FOLIA GEOGRAPHICA

Menu

FOLIA GEOGRAPHICA 2013 (22), LV., pp. 95-107

Pôdne Vlastnosti v Suchom Poldri Beša

The Soil Properties in the Dry Polder Beša

Dana Kotorová A*, Ladislav Kováč B

Received: May 30, 2013 | Revised: July 15, 2013 | Accepted: September 10, 2013

A* Agroecology Research Institute (ARI) in Michalovce, Špitálska 1273, 071 01 Michalovce, Slovakia
kotorova@minet.sk (corresponding author)
B Agroecology Research Institute (ARI) in Michalovce, Špitálska 1273, 071 01 Michalovce, Slovakia
kovac@minet.sk

PDF FULL TEXT

Abstract

The dry polder Beša is a significant area in the Slovak Republic. In 2009, the project “Quantification of Non-Production Functions of Soil and Land in Dry Polder Beša” was completed in this area. In 2012, a new project, “Analysis of Soil Properties and Landscape Development of Non-Regularly Overflowed Areas,” began, building on the previous research. This project focuses on quantifying changes in soil properties in the Beša polder following the flooding in 2010. Soil parameters, including particle-size composition, bulk density, total porosity, maximum capillary capacity, and non-capillary porosity, were measured in four soil profiles at depths of 0.0–0.6 m, with intervals of 0.2 m. In 2012, the clay particle content ranged from 24.88% to 78.05%, classifying the soil as sandy-loamy to clay. A ground survey conducted in 2012 confirmed the high spatial soil heterogeneity observed in 2009. The 2010 flooding contributed to an increase in soil bulk density and a decrease in total porosity. In 2012, the maximum capillary capacity was reduced by approximately 1.65% compared to 2009, and a decrease in non-capillary porosity was also observed. These findings suggest negative changes in soil properties following the flooding of the Beša polder area.

Key words: Floods, soil properties, soil textures

Summary

The Soil Properties in the Dry Polder Beša

Flooding has been a long-standing issue in many regions, occurring when rivers overflow onto the soil surface due to insufficient water flow management or inadequate rainfall runoff. In lowland areas, rivers often traverse agricultural landscapes, which are heavily utilized, leading to significant damage during floods. The waters of the East Slovak Lowland (ESL) belong to the Bodrog River basin, where the rivers Latorica, Laborec, Uh, and Ondava converge over a small area to form the Bodrog River.

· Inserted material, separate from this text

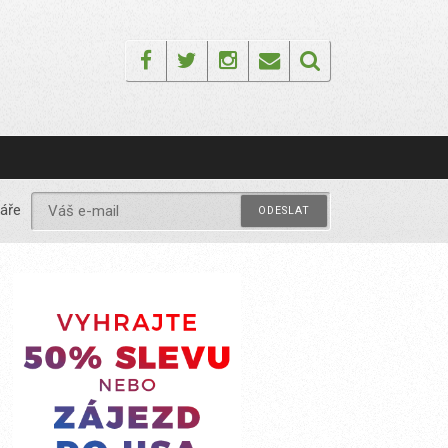
Facebook
Twitter
Instagram
Email
áře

These rivers exhibit a rain-snow hydrological regime, with peak discharge in spring and low discharge in late summer and early autumn. In recent decades, flooding in the ESL has become more frequent, driven by meteorological conditions in spring, but also influenced by changes in physical and hydro-physical soil properties due to flooding.

Flooding often leads to adverse changes in soil properties, creating an unfavorable balance between water and air in the soil profile. To mitigate flood impacts in the Medzibodrožie region, dry polders were constructed on the East Slovak Lowland to retain floodwater during isolated flood events with maximum water discharge. These polders are drained as water levels in the Laborec River recede, allowing cultivation once the polder dries. The Beša dry polder, located in the southeast part of the East Slovak Lowland near Beša village, spans 1,568 ha with a retention capacity of 53 million m³, making it the largest dry polder in Central Europe. It encompasses the cadastral territories of Beša, Oborín, and Ižkovce villages. Since its commissioning in 1965, the Beša polder has been saturated seven times, most recently in 2010, with the highest retention volumes recorded in 1974 (83.02%) and 2000 (78.11%).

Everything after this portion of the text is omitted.